Cigna rejects Anthem’s latest merger proposal, saying deal is ‘inadequate’
Cigna said Sunday it had rejected a multibillion-U.S.-dollar buyout deal from rival health care giant Anthem, saying it was “deeply disappointed” in the group’s actions.
The board was unanimous in its decision, calling the offer “inadequate” in a letter to Anthem, which had estimated the deal at US$53.8 billion including debt when it made it public Saturday.
Cigna had previously rejected an offer exceeding US$45 billion from Anthem.
“We are deeply disappointed with your recent actions,” the letter read.
“A combination involving Anthem and Cigna under the right circumstances has the potential to bring together our complementary strengths in a manner that would provide substantial benefits to both consumers of health care services and health care professionals, while delivering immediate and sustainable economic returns to shareholders.”

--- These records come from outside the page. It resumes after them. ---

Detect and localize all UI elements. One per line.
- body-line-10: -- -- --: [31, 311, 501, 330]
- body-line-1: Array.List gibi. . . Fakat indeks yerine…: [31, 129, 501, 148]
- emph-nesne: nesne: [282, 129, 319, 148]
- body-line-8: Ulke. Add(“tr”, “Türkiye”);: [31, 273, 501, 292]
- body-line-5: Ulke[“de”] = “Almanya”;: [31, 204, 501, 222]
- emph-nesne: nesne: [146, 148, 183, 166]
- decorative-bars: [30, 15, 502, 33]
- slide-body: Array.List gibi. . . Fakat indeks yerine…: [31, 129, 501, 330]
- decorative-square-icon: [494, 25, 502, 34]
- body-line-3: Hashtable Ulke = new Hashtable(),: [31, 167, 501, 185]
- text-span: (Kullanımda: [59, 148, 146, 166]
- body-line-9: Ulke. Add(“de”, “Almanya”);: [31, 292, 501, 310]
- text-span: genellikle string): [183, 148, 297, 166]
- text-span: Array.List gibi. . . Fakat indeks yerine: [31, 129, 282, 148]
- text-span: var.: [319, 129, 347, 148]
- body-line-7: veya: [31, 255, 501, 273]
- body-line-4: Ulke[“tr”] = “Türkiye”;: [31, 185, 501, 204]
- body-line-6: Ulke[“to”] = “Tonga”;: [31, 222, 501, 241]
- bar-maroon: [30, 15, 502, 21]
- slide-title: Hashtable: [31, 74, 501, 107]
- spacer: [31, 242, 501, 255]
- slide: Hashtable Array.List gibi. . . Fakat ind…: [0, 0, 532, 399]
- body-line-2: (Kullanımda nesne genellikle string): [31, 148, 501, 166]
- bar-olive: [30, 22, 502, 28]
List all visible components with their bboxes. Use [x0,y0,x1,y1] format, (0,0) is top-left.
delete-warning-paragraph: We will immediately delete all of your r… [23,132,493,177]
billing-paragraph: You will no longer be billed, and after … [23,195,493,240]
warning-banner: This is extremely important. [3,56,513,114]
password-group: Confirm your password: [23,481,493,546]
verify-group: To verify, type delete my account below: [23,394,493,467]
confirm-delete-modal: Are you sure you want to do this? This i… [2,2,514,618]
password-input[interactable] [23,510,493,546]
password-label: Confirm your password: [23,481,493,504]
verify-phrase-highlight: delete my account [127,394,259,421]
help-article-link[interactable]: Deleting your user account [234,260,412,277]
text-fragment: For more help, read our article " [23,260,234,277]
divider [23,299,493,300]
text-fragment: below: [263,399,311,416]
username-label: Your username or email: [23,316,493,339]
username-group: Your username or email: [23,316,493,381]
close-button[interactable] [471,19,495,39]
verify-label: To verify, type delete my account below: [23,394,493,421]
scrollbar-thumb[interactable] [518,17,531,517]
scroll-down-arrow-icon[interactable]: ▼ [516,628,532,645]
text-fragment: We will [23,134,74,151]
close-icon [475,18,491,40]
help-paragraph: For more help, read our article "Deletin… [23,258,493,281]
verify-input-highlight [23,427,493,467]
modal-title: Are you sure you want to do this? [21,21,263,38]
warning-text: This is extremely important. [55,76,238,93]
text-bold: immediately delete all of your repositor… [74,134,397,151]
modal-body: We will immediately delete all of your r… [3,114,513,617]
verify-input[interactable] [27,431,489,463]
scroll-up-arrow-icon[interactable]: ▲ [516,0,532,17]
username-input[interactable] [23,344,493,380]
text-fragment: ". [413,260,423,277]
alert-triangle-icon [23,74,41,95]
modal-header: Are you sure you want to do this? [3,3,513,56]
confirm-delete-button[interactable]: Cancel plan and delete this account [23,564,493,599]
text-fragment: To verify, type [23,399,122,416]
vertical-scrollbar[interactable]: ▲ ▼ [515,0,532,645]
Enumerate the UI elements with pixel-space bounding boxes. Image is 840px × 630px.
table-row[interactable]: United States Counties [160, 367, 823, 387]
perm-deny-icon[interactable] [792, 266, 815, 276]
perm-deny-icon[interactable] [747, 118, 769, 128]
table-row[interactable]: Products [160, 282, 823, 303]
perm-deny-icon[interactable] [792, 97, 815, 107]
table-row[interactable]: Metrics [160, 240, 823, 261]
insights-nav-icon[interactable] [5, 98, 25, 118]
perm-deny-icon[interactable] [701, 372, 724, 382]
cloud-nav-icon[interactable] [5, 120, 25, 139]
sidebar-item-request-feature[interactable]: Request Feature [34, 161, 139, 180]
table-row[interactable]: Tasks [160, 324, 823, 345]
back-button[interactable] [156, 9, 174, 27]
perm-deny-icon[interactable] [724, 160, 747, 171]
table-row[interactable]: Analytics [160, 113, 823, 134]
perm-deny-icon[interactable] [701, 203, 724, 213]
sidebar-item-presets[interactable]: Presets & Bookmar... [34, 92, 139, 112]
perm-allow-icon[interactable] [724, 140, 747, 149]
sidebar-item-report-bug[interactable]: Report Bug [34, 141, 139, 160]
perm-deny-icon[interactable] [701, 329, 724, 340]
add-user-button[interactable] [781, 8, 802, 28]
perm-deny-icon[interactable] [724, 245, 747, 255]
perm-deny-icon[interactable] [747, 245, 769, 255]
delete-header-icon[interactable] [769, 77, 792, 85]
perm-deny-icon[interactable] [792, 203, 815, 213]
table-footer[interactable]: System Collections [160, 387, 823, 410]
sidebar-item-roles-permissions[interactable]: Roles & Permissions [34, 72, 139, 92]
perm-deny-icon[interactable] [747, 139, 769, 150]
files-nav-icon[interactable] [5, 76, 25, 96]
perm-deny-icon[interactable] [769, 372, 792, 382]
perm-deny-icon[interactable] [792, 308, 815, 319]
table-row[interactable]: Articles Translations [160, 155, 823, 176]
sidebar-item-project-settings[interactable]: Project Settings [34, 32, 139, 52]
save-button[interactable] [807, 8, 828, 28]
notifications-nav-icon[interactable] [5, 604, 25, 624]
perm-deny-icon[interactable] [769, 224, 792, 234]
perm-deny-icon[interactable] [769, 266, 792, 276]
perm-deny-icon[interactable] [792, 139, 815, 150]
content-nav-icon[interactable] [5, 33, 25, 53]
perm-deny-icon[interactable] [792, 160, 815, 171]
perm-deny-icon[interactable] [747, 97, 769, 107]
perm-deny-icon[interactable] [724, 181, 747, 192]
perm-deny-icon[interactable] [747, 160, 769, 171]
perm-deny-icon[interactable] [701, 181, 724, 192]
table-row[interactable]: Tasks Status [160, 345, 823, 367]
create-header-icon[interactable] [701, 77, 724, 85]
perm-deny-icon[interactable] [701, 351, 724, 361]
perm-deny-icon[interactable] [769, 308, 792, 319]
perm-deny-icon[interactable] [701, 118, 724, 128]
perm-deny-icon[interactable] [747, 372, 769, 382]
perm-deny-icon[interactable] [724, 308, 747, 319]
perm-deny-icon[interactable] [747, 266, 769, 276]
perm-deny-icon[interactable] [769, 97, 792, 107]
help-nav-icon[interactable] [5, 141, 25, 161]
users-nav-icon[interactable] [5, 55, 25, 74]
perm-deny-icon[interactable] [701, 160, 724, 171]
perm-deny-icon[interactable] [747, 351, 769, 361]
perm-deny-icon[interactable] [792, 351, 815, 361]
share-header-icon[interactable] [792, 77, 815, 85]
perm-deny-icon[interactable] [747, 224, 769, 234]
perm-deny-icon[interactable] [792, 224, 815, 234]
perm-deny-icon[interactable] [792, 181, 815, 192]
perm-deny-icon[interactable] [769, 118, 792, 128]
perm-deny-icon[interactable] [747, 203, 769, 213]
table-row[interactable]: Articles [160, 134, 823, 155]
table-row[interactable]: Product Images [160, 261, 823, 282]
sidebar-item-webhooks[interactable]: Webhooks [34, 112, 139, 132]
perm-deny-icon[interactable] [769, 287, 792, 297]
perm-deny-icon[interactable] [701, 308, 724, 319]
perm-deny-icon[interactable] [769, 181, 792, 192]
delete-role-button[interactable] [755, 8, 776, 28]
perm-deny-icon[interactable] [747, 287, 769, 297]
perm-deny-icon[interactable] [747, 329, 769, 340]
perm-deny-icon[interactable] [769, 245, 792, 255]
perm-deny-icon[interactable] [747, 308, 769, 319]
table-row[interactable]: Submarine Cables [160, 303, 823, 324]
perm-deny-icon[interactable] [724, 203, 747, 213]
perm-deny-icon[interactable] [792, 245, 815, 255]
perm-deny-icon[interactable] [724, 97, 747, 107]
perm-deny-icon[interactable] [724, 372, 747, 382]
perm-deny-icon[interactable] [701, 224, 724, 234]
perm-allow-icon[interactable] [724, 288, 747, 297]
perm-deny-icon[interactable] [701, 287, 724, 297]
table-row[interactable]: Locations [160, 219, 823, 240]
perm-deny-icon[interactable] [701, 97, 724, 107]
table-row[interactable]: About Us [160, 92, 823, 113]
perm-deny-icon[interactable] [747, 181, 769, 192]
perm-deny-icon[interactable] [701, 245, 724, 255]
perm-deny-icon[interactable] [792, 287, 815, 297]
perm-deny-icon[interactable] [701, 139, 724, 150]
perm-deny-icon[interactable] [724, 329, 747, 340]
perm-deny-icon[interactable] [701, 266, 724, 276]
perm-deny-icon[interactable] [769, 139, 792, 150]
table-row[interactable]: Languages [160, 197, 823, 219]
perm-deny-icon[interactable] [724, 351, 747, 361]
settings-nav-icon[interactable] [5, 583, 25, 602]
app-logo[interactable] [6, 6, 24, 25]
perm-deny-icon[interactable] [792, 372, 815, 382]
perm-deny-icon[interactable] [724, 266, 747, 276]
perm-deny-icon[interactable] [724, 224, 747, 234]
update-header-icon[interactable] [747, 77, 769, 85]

It also listed “a number of major issues,” including Anthem’s lack of a growth strategy, complications due to Anthem’s membership in the Blue Cross Blue Shield association and a data breach the group experienced in February.
The letter was signed by Cigna’s chairman, Isaiah Harris, and David Cordani, the president, chief executive and director.
Conversations between the two companies came amid a wave of consolidation throughout the health care industry in the wake of the U.S. Affordable Care Act.
Market leader UnitedHealth, with a market share in excess of US$110 billion, is seeking a merger with Aetna, which has a market capitalization of US$42 billion.
Pharmaceutical companies and hospitals have also grown through acquisition as different stakeholders seek to bulk up to improve their bargaining positions with other parties.
Anthem, the second biggest U.S. health care company after UnitedHealth Group, had revenues of US$73.8 billion in 2014 and works as the licensee for Blue Cross and Blue Shield plans in several U.S. states.
Cigna had 2014 revenues US$34.9 billion.